▶ AIM OF THE EXERCISE:
Look through the material that follows and show every line with the string "hours".

▶ INFORMATION PROVIDED:
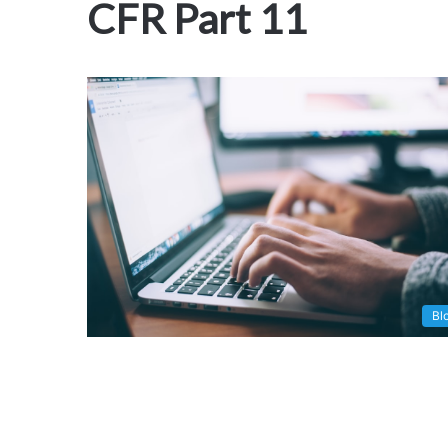
CFR Part 11
Bl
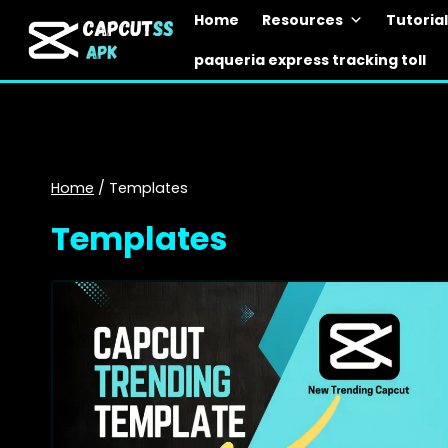
Skip
Home
Resources
Tutoria
to
paqueria express tracking toll
content
Home
/
Templates
Templates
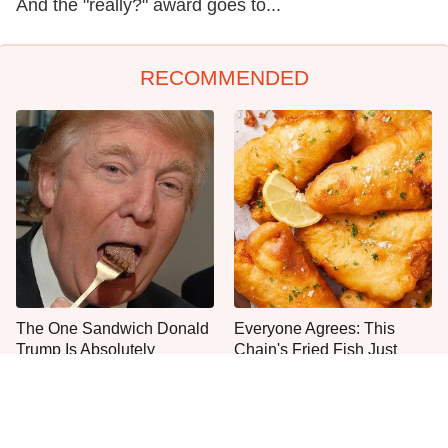
And the "really?" award goes to...
RECOMMENDED
The One Sandwich Donald
Everyone Agrees: This
Trump Is Absolutely
Chain's Fried Fish Just
Obsessed With
Can't Be Beat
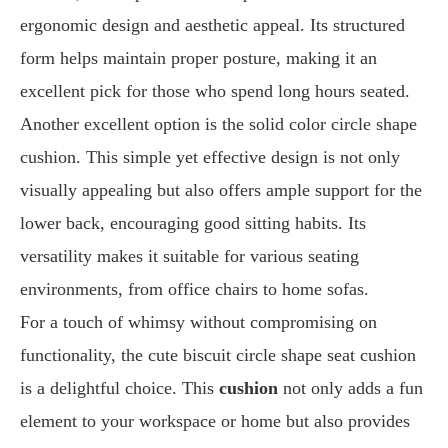
ergonomic design and aesthetic appeal. Its structured
form helps maintain proper posture, making it an
excellent pick for those who spend long hours seated.
Another excellent option is the solid color circle shape
cushion. This simple yet effective design is not only
visually appealing but also offers ample support for the
lower back, encouraging good sitting habits. Its
versatility makes it suitable for various seating
environments, from office chairs to home sofas.
For a touch of whimsy without compromising on
functionality, the cute biscuit circle shape seat cushion
is a delightful choice. This
cushion
not only adds a fun
element to your workspace or home but also provides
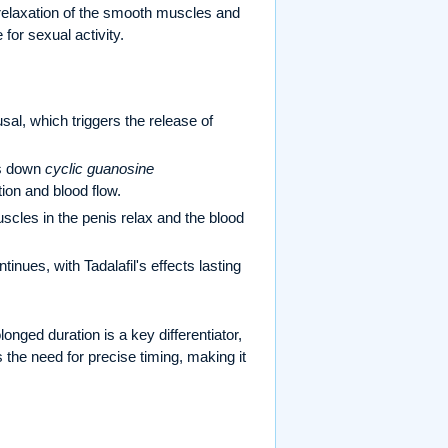
n relaxation of the smooth muscles and
 for sexual activity.
sal, which triggers the release of
ks down
cyclic guanosine
on and blood flow.
cles in the penis relax and the blood
inues, with Tadalafil's effects lasting
longed duration is a key differentiator,
 the need for precise timing, making it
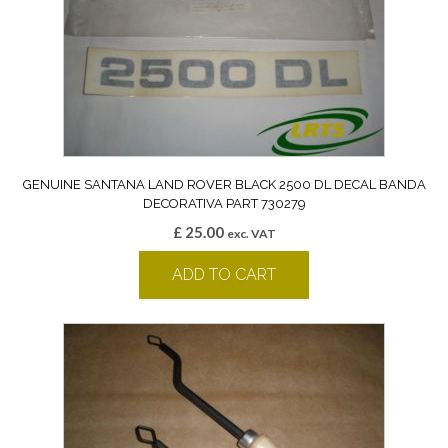
GENUINE SANTANA LAND ROVER BLACK 2500 DL DECAL BANDA
DECORATIVA PART 730279
£
25.00
exc. VAT
ADD TO CART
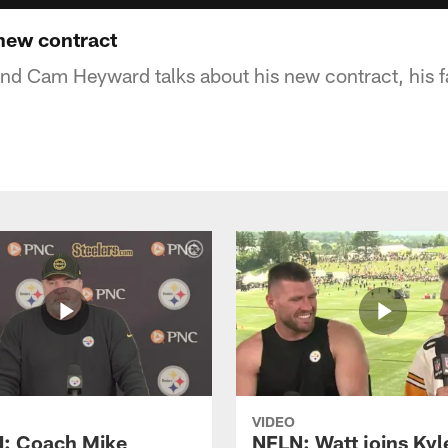
ew contract
end Cam Heyward talks about his new contract, his fa
VIDEO
: Coach Mike
NFLN: Watt joins Kyl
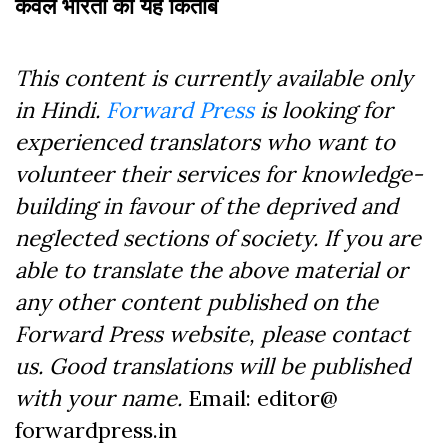
कंवल भारती की यह किताब
This content is currently available only
in Hindi.
Forward Press
is looking for
experienced translators who want to
volunteer their services for knowledge-
building in favour of the deprived and
neglected sections of society. If you are
able to translate the above material or
any other content published on the
Forward Press website, please contact
us. Good translations will be published
with your name.
Email: editor@
forwardpress.in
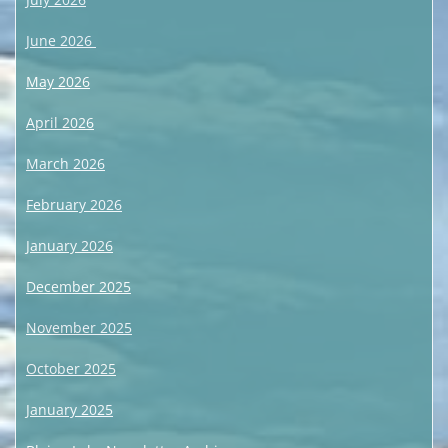
June 2026
May 2026
April 2026
March 2026
February 2026
January 2026
December 2025
November 2025
October 2025
January 2025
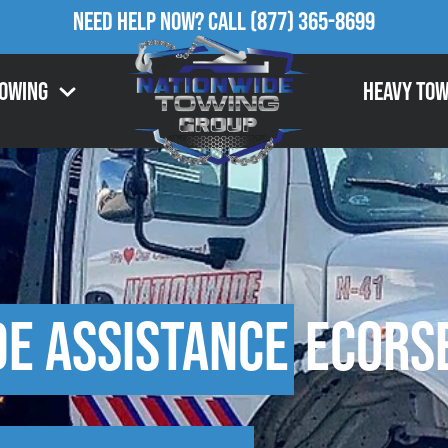
Need Help Now?
Call
(877) 365-8699
Towing
Heavy Tow
de Assistance
Ecorse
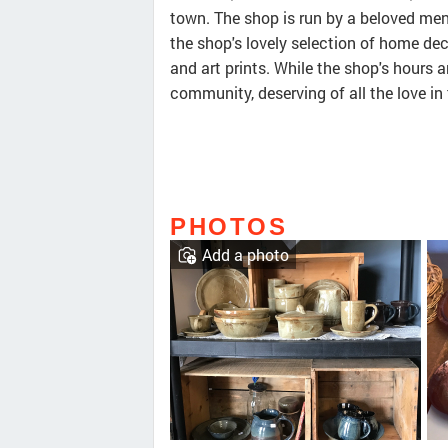
town. The shop is run by a beloved men
the shop's lovely selection of home dec
and art prints. While the shop's hours a
community, deserving of all the love in 
PHOTOS
Add a photo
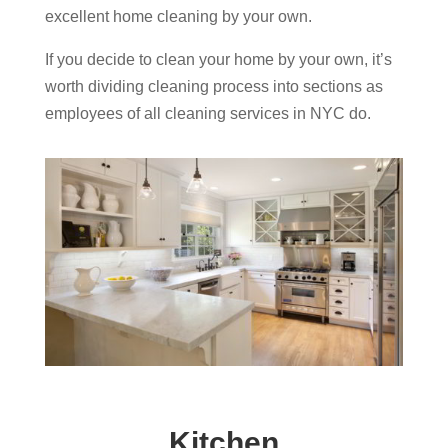
excellent home cleaning by your own.
If you decide to clean your home by your own, it’s
worth dividing cleaning process into sections as
employees of all cleaning services in NYC do.
Kitchen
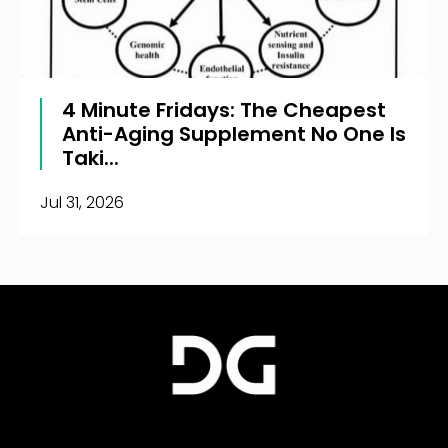
4 Minute Fridays: The Cheapest
Anti-Aging Supplement No One Is
Taki...
Jul 31, 2026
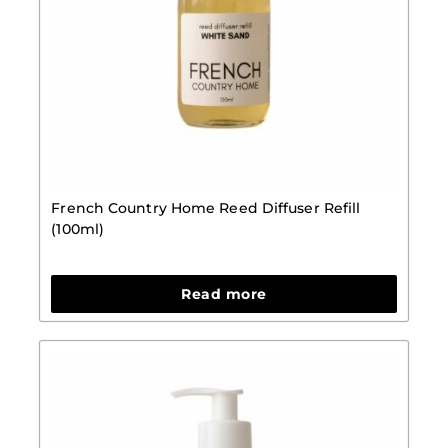
French Country Home Reed Diffuser Refill
(100ml)
Read more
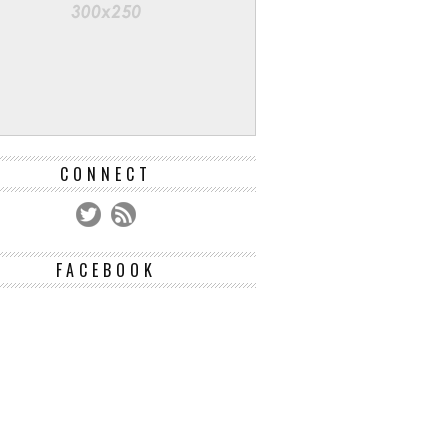
CONNECT
FACEBOOK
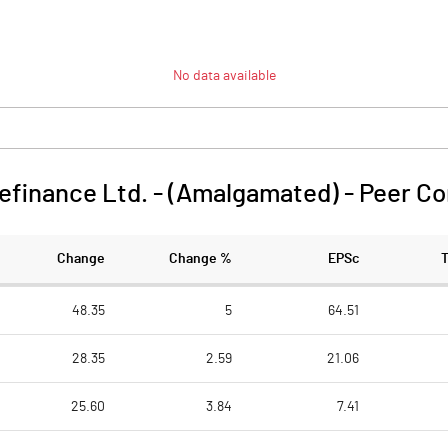
No data available
efinance Ltd. - (Amalgamated)
-
Peer C
Change
Change %
EPSc
48.35
5
64.51
28.35
2.59
21.06
25.60
3.84
7.41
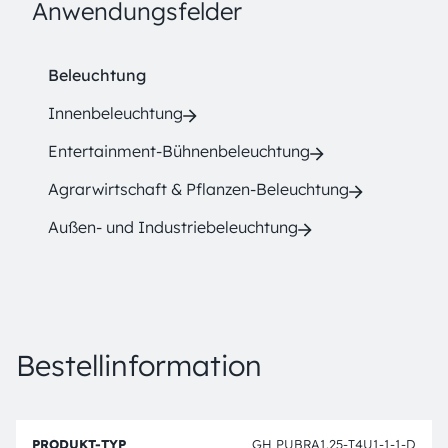
Anwendungsfelder
Beleuchtung
Innenbeleuchtung
Entertainment-Bühnenbeleuchtung
Agrarwirtschaft & Pflanzen-Beleuchtung
Außen- und Industriebeleuchtung
Bestellinformation
B
P
e
GH PUBRA1.25-T4U1-1-1-D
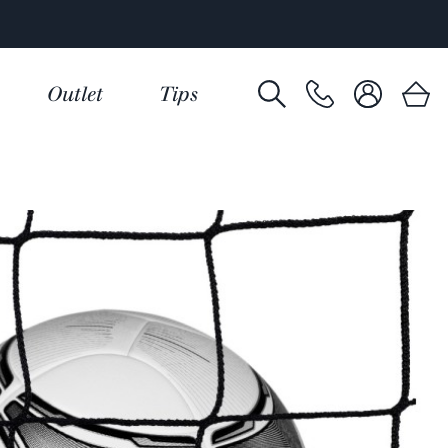
Outlet
Tips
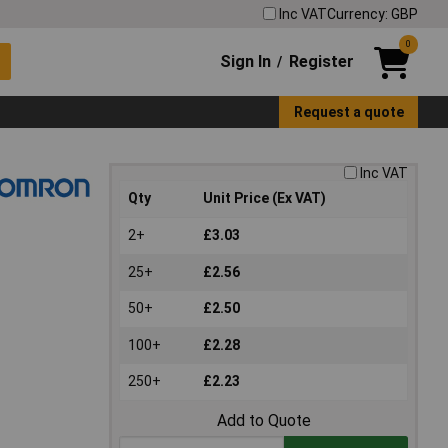
Inc VAT
Currency: GBP
0
Sign In
Register
/
Request a quote
Inc VAT
Qty
Unit Price (Ex VAT)
2+
£3.03
25+
£2.56
50+
£2.50
100+
£2.28
250+
£2.23
Add to Quote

▶ EXERCISE ANSWER:
excellent pick for those who spend long hours seated.
and art prints. While the shop's hours a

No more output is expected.